Erstmals geraten Berufe ins Wanken, die jahrelang als sicher galten: Akademikerinnen, Berufseinsteiger, hoch qualifizierte Wissensarbeiter. Wer heute noch behauptet, KI sei bloss der nächste Buchdruck, verkennt die Lage oder redet sie schön.
Allein in der Schweiz lag die Zahl der arbeitslosen Hochschulabsolventinnen und -absolventen im Januar 2026 um über 10’000 über dem Wert von vor fünf Jahren. Der Seismograf schlägt aus. Auch wenn noch niemand von einem Beben sprechen will. KI ist längst Teil der Erklärung. Und sie markiert einen Bruch mit vielem, was frühere Digitalisierungswellen geprägt hat.
Die Warnung kommt aus dem Herzen der KI-Industrie selbst. Anthropic-Chef Dario Amodei rechnet damit, dass bis zur Hälfte aller Einstiegsjobs in Wissensberufen innerhalb weniger Jahre verschwinden könnte. Open-AI-CEO Sam Altman hält dagegen. KI sei ein «Buchdruckmoment», bedeute die Demokratisierung des Wissens. Diese Erzählung ist bequem und gefährlich. Sie blendet aus, dass KI sich in Reichweite, Geschwindigkeit und Wirkung grundlegend von früheren Technologien unterscheidet.
Allein aufgrund der Geschwindigkeit sind die Entwicklungen beispiellos. Generative Sprachmodelle wie Chat GPT gewinnen durch ihre Zugänglichkeit: Ihre Nutzung setzt weder Fachwissen noch teure Software voraus. Ein Internetanschluss und einfache Prompts genügen. So erreichte Chat GPT nach nur zwei Monaten 100 Millionen monatliche User – Facebook brauchte dafür vier Jahre und sechs Monate. Der Arbeitsmarkt ist träge, KI nicht.

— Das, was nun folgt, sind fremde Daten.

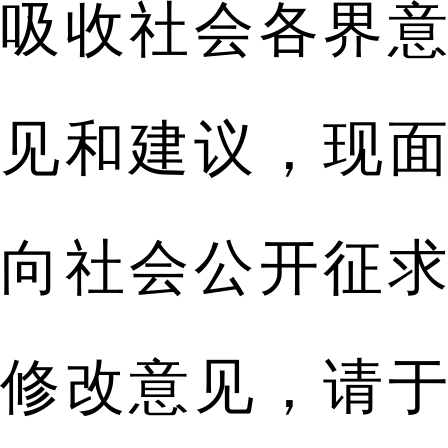
吸收社会各界意
见和建议，现面
向社会公开征求
修改意见，请于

Anders als frühere Maschinen wird KI in der Lage sein, sich selbst zu entwickeln und zu erschaffen. Gerade im Bereich Coding – der virtuellen Werkbank, die KI-Systeme produziert, übernimmt KI schon viele Aufgaben, die bisher Fachkräfte erledigten. Experten rechnen damit, dass ein Kreislauf entsteht, in dem die derzeitige KI-Generation autonom die nächste entwickelt.
Parallel zu ihrer exponentiellen Selbstentwicklung lernt KI unaufhörlich dazu. Als Generalist trifft sie breite Berufsfelder gleichzeitig. Sei es Beratung, Finanzwesen oder Recht: KI erfüllt die kognitiven Anforderungen vieler Juniorpositionen. Bei früheren technologischen Wellen wechselten Fachkräfte in neu geschaffene Berufe oder verwandte Felder. Wo frühere Umbrüche neue Nischen schufen, versperrt KI heute vielen den Ausweichweg. Dort, wo die Maschine Einsteigerinnen und Einsteiger ersetzt, bricht die klassische Karriereleiter weg. Wer nicht einsteigen kann, wird auch kein Experte. Dies ist kein vorübergehendes Phänomen, sondern bringt langfristige Folgen für die Qualifikation ganzer Berufsfelder mit sich.
Noch zeigen sich diese Effekte auf dem Schweizer Arbeitsmarkt nur punktuell. Darum ist jetzt der richtige Zeitpunkt, sich in der Schweiz auf eine Realität vorzubereiten, in der akademische Abschlüsse keine Jobgarantie mehr sind und ganze Karrierepfade verschwinden. KI ist kein Buchdruck. Sie ist näher am Erdbeben. Und wir stehen mitten auf der Bruchlinie.